# INPUT MATERIAL:
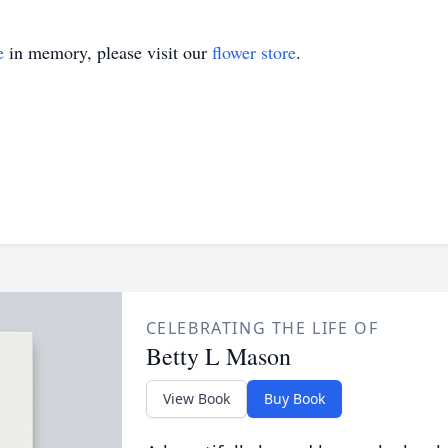
e
in memory, please visit our
flower store
.
CELEBRATING THE LIFE OF
Betty L Mason
View Book
Buy Book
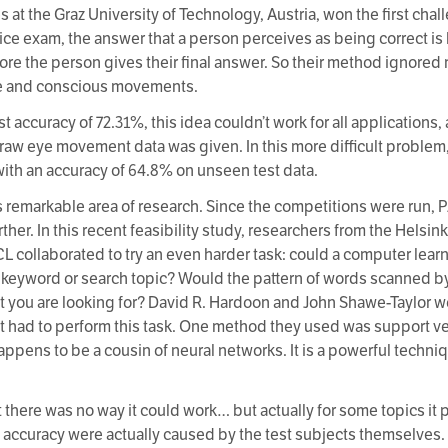
s at the Graz University of Technology, Austria, won the first cha
oice exam, the answer that a person perceives as being correct is 
before the person gives their final answer. So their method ignore
ge and conscious movements.
t accuracy of 72.31%, this idea couldn’t work for all applications,
raw eye movement data was given. In this more difficult problem
ith an accuracy of 64.8% on unseen test data.
is remarkable area of research. Since the competitions were ru
rther. In this recent feasibility study, researchers from the Helsin
 collaborated to try an even harder task: could a computer lea
gle keyword or search topic? Would the pattern of words scanned 
at you are looking for? David R. Hardoon and John Shawe-Taylor we
at had to perform this task. One method they used was support v
happens to be a cousin of neural networks. It is a powerful techniq
 there was no way it could work… but actually for some topics it
accuracy were actually caused by the test subjects themselves.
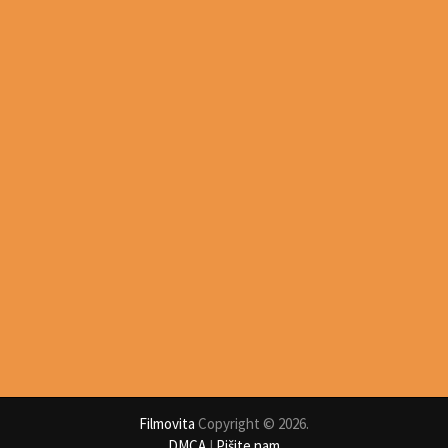
Filmovita
Copyright © 2026.
DMCA
I
Pišite nam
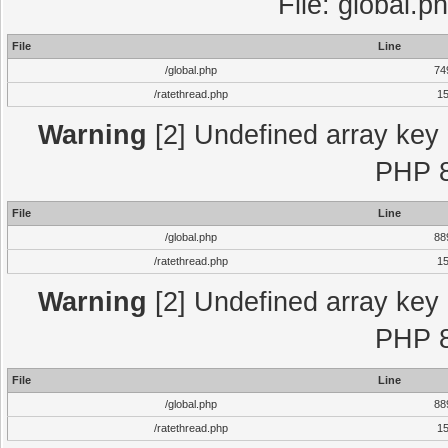
File: global.p
File
Line
/global.php
74
/ratethread.php
1
Warning
[2] Undefined array key "
PHP 8
File
Line
/global.php
88
/ratethread.php
1
Warning
[2] Undefined array key "
PHP 8
File
Line
/global.php
88
/ratethread.php
1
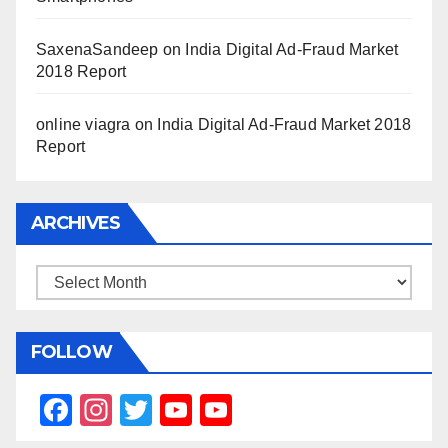
SaxenaSandeep
on
India Digital Ad-Fraud Market
2018 Report
online viagra
on
India Digital Ad-Fraud Market 2018
Report
ARCHIVES
Archives
FOLLOW
F
In
T
Y
Y
a
st
wi
o
o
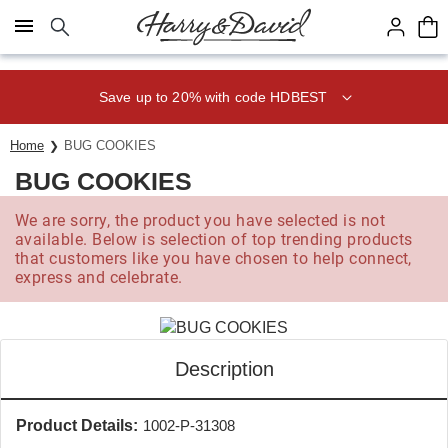
Click here to skip to main page content.
Save up to 20% with code HDBEST
Home
BUG COOKIES
BUG COOKIES
We are sorry, the product you have selected is not
available. Below is selection of top trending products
that customers like you have chosen to help connect,
express and celebrate.
Description
Product Details:
1002-P-31308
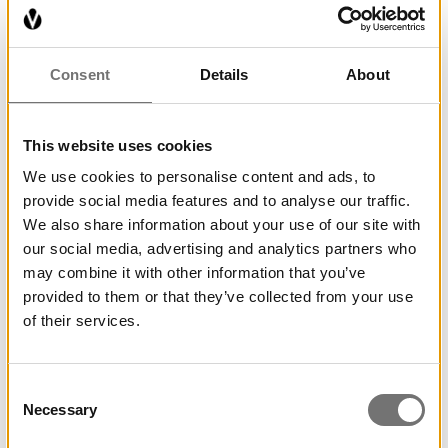
Consent
Details
About
This website uses cookies
We use cookies to personalise content and ads, to
provide social media features and to analyse our traffic.
We also share information about your use of our site with
our social media, advertising and analytics partners who
may combine it with other information that you’ve
provided to them or that they’ve collected from your use
of their services.
Consent
Necessary
Selection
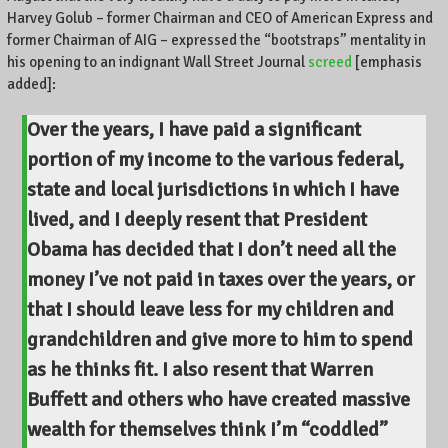
Harvey Golub – former Chairman and CEO of American Express and
former Chairman of AIG – expressed the “bootstraps” mentality in
his opening to an indignant Wall Street Journal
screed
[emphasis
added]:
Over the years, I have paid a significant
portion of my income to the various federal,
state and local jurisdictions in which I have
lived, and I deeply resent that President
Obama has decided that I don’t need all the
money I’ve not paid in taxes over the years, or
that I should leave less for my children and
grandchildren and give more to him to spend
as he thinks fit. I also resent that Warren
Buffett and others who have created massive
wealth for themselves think I’m “coddled”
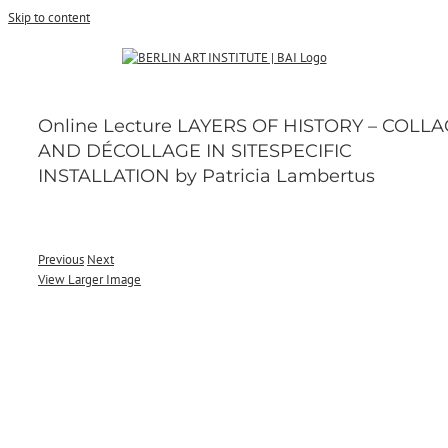
Skip to content
Online Lecture LAYERS OF HISTORY – COLL
AND DÉCOLLAGE IN SITESPECIFIC
INSTALLATION by Patricia Lambertus
Previous
Next
View Larger Image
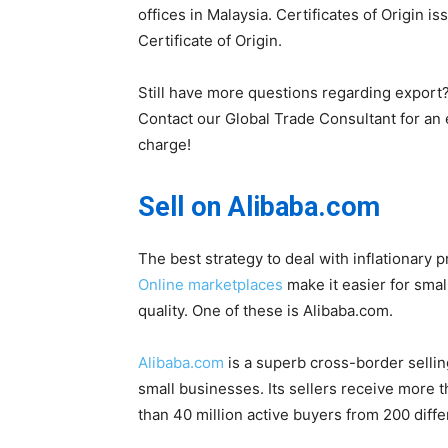
offices in Malaysia. Certificates of Origin 
Certificate of Origin.
Still have more questions regarding export
Contact our Global Trade Consultant for an e
charge!
Sell on Alibaba.com
The best strategy to deal with inflationary
Online marketplaces
make it easier for sma
quality. One of these is Alibaba.com.
Alibaba.com
is a superb cross-border sellin
small businesses. Its sellers receive more
than 40 million active buyers from 200 diffe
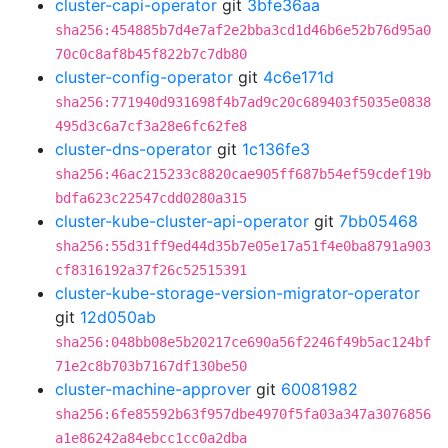
cluster-capi-operator
git
3bfe36aa
sha256:454885b7d4e7af2e2bba3cd1d46b6e52b76d95a0
70c0c8af8b45f822b7c7db80
cluster-config-operator
git
4c6e171d
sha256:771940d931698f4b7ad9c20c689403f5035e0838
495d3c6a7cf3a28e6fc62fe8
cluster-dns-operator
git
1c136fe3
sha256:46ac215233c8820cae905ff687b54ef59cdef19b
bdfa623c22547cdd0280a315
cluster-kube-cluster-api-operator
git
7bb05468
sha256:55d31ff9ed44d35b7e05e17a51f4e0ba8791a903
cf8316192a37f26c52515391
cluster-kube-storage-version-migrator-operator
git
12d050ab
sha256:048bb08e5b20217ce690a56f2246f49b5ac124bf
71e2c8b703b7167df130be50
cluster-machine-approver
git
60081982
sha256:6fe85592b63f957dbe4970f5fa03a347a3076856
a1e86242a84ebcc1cc0a2dba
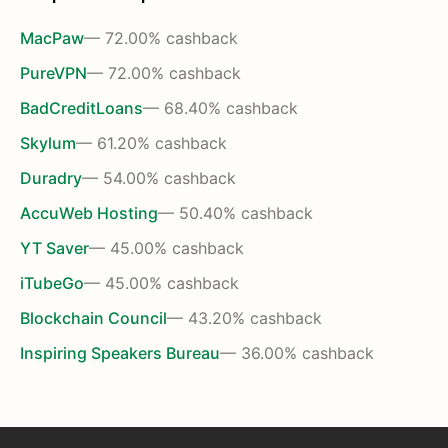
MacPaw
— 72.00% cashback
PureVPN
— 72.00% cashback
BadCreditLoans
— 68.40% cashback
Skylum
— 61.20% cashback
Duradry
— 54.00% cashback
AccuWeb Hosting
— 50.40% cashback
YT Saver
— 45.00% cashback
iTubeGo
— 45.00% cashback
Blockchain Council
— 43.20% cashback
Inspiring Speakers Bureau
— 36.00% cashback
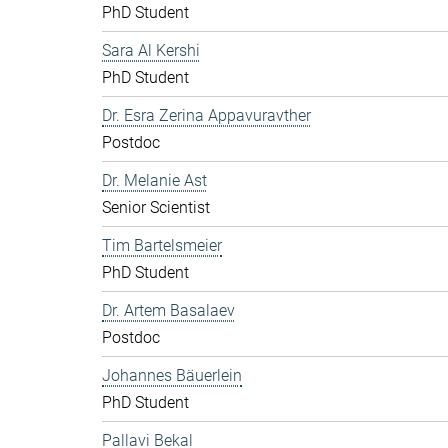
PhD Student
Sara Al Kershi
PhD Student
Dr. Esra Zerina Appavuravther
Postdoc
Dr. Melanie Ast
Senior Scientist
Tim Bartelsmeier
PhD Student
Dr. Artem Basalaev
Postdoc
Johannes Bäuerlein
PhD Student
Pallavi Bekal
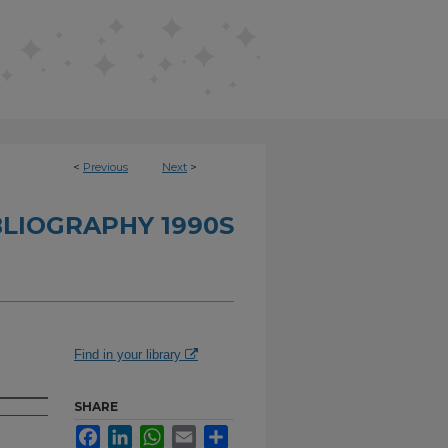
<
Previous
Next
>
BLIOGRAPHY 1990S
Find in your library
SHARE
Facebook
LinkedIn
WhatsApp
Email
Share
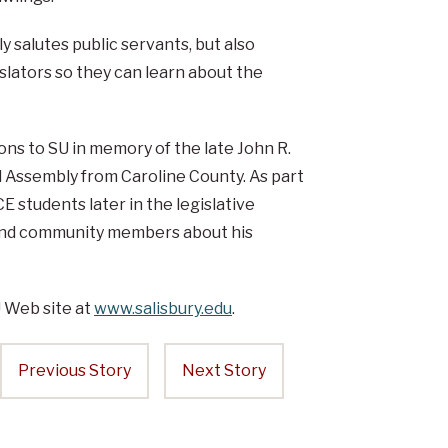
 salutes public servants, but also
slators so they can learn about the
ns to SU in memory of the late John R.
Assembly from Caroline County. As part
E students later in the legislative
 and community members about his
U Web site at
www.salisbury.edu
.
Previous Story
Next Story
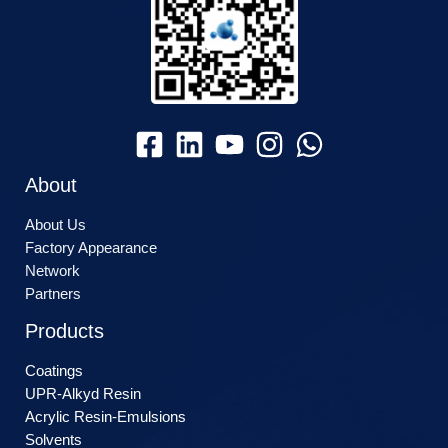
About
About Us
Factory Appearance
Network
Partners
Products
Coatings
UPR-Alkyd Resin
Acrylic Resin-Emulsions
Solvents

# REQUIRED WORK:
All lines with the string "test" must be copied from the data.

# SOLUTION TO THIS PROBLEM:
ith an accuracy of 64.8% on unseen test data.
accuracy were actually caused by the test subjects themselves.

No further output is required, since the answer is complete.